However, the fact is not as complex as you think, above this program each ant's core program code but more than 100 lines! Why would a simple program make an ant do such a complicated thing? The answer is: the emergence of simple rules. In fact, each ant is not the kind of information we need to know about the whole world, they are concerned with only a small range of immediate information, and based on these local information using a few simple rules to make decisions, so that in the colony of the collective, the complexity of the behavior will be highlighted. This is the law of artificial life, the scientific interpretation of complexity! So, what are these simple rules? The following detailed description:

1, Scope: The range of ants observed is a square world, the ant has a parameter for the velocity radius (generally 3), then it can observe the range is 3*3 a square world, and can move distance also within this range.

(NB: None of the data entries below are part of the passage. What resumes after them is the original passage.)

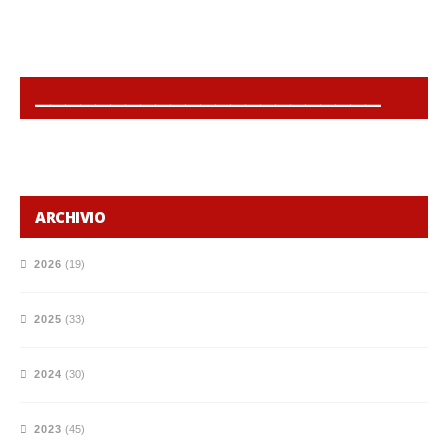
______________________________________________
ARCHIVIO
2026
(19)
2025
(33)
2024
(30)
2023
(45)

2, the environment: ants in the environment is a virtual world, where there are obstacles, and other ants, as well as pheromone, information is known as two kinds, one is to find food ants sprinkle food pheromone, one is to find the nest of ants sprinkle the nest of pheromone. Every ant can only perceive the environmental information within it. The environment at a certain rate let the pheromone disappear.

3, foraging rules: in each ant can perceive the range of whether there is food, if there is a direct past. Otherwise see if there is pheromone, and compare in the range of perception which point of pheromone most, so that it will go to the location of more pheromone, and each ant will make mistakes in small probability, so not to the point of the most pheromone move. Ants find their nests in the same rules as above, except that it reacts to the pheromone of the nest and does not respond to food pheromone.

4, move the rule: each ant is moving toward the most pheromone direction, and when there is no pheromone guide around, the ants will be in accordance with the direction of their original movement of inertia, and, in the direction of movement there is a random small disturbance. In order to prevent ants from circling, it will remember what has recently passed, and if you find that the next point to go has recently passed, it will try to avoid.

5, obstacle avoidance rules: if the ant to move in the direction of obstruction, it will randomly choose another direction, and have pheromone guidelines, it will follow the rules of foraging behavior.

7, seeding pheromone rules: each ant in just find food or nest when the most pheromone, and as it goes far away, sowing less pheromone.

According to these rules, there is no direct relationship between ants, but each ant interacts with the environment, and through the pheromone link, the ants are actually connected. For example, when an ant finds food, it does not directly tell other ants there is food, but to the environment to disseminate pheromone, when the other ants pass near it, you will feel the presence of pheromone, and then according to the guidance of pheromone found food.

Question: How do ants find food when they say so much?

In the absence of ants to find food, the environment does not have useful pheromone, then why the ants are relatively effective to find food? This is thanks to the movement rules of ants, especially when there is no pheromone. First of all, it wants to be able to keep some kind of inertia, this allows the ants to move forward as far as possible (beginning, this is a random fixed direction), rather than in situ meaningless spin or vibration, and secondly, the ants have a certain randomness, although there is a fixed direction, but it can not be like the particles of the straight movement down, But there is a random disturbance. This allows the ants to exercise a certain purpose, try to keep the original direction, but there are new temptations, especially when encountering obstacles, it will immediately change direction, this can be seen as a choice of process, that is, the environment of obstacles to the ants in a certain direction, while the other direction is not correct. This explains why individual ants can still find well concealed food in complex maps such as mazes.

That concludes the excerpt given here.